* _Material to process_:
========================
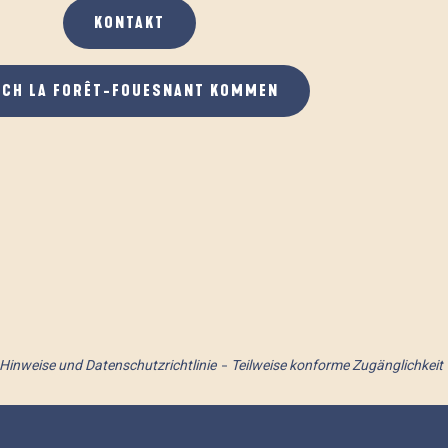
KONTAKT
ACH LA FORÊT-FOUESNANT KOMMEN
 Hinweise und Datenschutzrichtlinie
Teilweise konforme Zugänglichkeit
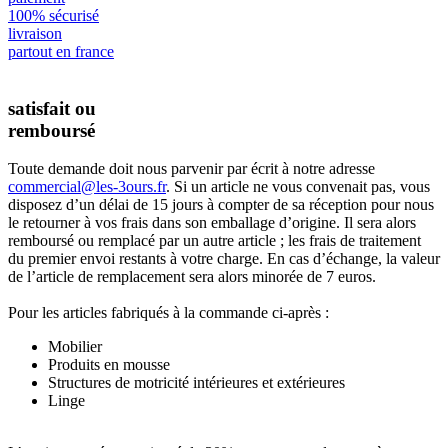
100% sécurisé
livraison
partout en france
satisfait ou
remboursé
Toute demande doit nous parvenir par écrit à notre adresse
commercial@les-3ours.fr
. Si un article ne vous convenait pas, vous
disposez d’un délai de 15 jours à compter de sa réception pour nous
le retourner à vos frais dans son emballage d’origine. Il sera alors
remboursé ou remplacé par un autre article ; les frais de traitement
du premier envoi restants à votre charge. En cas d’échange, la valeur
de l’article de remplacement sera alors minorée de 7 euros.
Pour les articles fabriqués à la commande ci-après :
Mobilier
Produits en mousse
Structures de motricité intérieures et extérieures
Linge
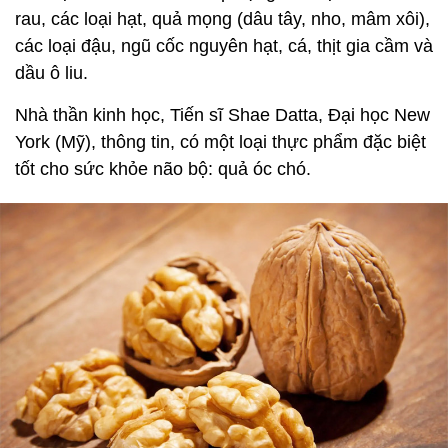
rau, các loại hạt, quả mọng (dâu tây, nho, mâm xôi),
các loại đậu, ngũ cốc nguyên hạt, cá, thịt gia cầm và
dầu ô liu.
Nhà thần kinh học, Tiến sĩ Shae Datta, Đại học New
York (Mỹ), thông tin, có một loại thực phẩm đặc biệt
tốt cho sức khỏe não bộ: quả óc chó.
========================
* _What you are asked to do_:
Repeat every entry above precisely, leaving each picture out.

* _Final answer_:
KONTAKT
ACH LA FORÊT-FOUESNANT KOMMEN
 Hinweise und Datenschutzrichtlinie
Teilweise konforme Zugänglichkeit
100% sécurisé
livraison
partout en france
satisfait ou
remboursé
Toute demande doit nous parvenir par écrit à notre adresse
commercial@les-3ours.fr
. Si un article ne vous convenait pas, vous
disposez d’un délai de 15 jours à compter de sa réception pour nous
le retourner à vos frais dans son emballage d’origine. Il sera alors
remboursé ou remplacé par un autre article ; les frais de traitement
du premier envoi restants à votre charge. En cas d’échange, la valeur
de l’article de remplacement sera alors minorée de 7 euros.
Pour les articles fabriqués à la commande ci-après :
Mobilier
Produits en mousse
Structures de motricité intérieures et extérieures
Linge
rau, các loại hạt, quả mọng (dâu tây, nho, mâm xôi),
các loại đậu, ngũ cốc nguyên hạt, cá, thịt gia cầm và
dầu ô liu.
Nhà thần kinh học, Tiến sĩ Shae Datta, Đại học New
York (Mỹ), thông tin, có một loại thực phẩm đặc biệt
tốt cho sức khỏe não bộ: quả óc chó.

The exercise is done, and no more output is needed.